Komitee zum Schutz von Journalisten wendet sich an Poroschenko wegen Hetzseite „Mirotworez“

Joel Simon, Chef des Komitees zum Schutz von Journalisten (CPJ)
Joel Simon, Chef des Komitees zum Schutz von Journalisten (CPJ)
Das Komitee zum Schutz von Journalisten (CPJ), die internationale in New York ansässige Organisation, hat den ukrainischen Präsidenten Petro Poroschenko in einem offenen Brief aufgerufen, die Publikation auf dem ukrainischen Internetportal Mirotworez („Der Friedensstifter“) zu missbilligen, in der Personaldaten von Tausenden Journalisten publik gemacht wurden, die im Donbass tätig waren. Hochrangige Kiewer-Regierungsmitglieder hatten die Veröffentlichung zuvor gelobt.

Anfang Mai veröffentlichte Mirotworez die Personaldaten von Journalisten, die für die Berichterstattung in den Volksrepubliken Donezk und Luhansk akkreditiert waren. Die Mitarbeiter der Massenmedien waren davon schockiert und forderten eine Ermittlung. Nachdem die ukrainische Staatsanwaltschaft ein Strafverfahren eingeleitet hatte, kündigte Mirotworez seine Arbeitseinstellung an, dennoch erschienen auf dem Portal aktualisierte Listen der Journalisten, die in der Volksrepublik Luhansk arbeiteten.

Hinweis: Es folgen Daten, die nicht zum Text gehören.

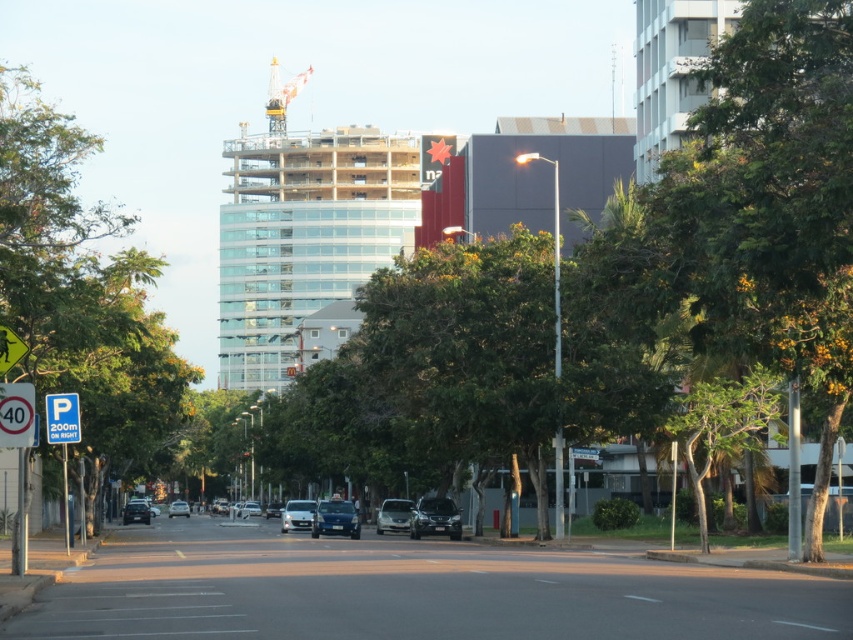 Which is behind, point (434, 516) or point (146, 520)?

Positioned behind is point (146, 520).

Can you confirm if satin black car at center is positioned below matte black car at center?

No, satin black car at center is not below matte black car at center.

The height and width of the screenshot is (640, 853). What do you see at coordinates (434, 518) in the screenshot?
I see `satin black car at center` at bounding box center [434, 518].

Image resolution: width=853 pixels, height=640 pixels. Identify the location of satin black car at center. (434, 518).

Does matte black car at center have a greater height compared to satin silver sedan at center?

No.

Locate an element on the screen. The height and width of the screenshot is (640, 853). matte black car at center is located at coordinates (136, 513).

Can you confirm if satin black car at center is positioned above yellow metallic crane at upper center?

Incorrect, satin black car at center is not positioned above yellow metallic crane at upper center.

I want to click on satin black car at center, so 434,518.

Is point (459, 513) positioned in front of point (285, 99)?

Das Komitee unterstützte die Untersuchung der Staatsanwaltschaft und äußerte seine Besorgnis:

„Wir sind schockiert über die Tatsache, dass anstatt die Handlungen, die die Leben unserer Kollegen bedrohen,  zu verurteilen, ranghohe Vertreter der ukrainischen Regierung den Versuch, die Journalisten einzuschüchtern, offen gutheißen“.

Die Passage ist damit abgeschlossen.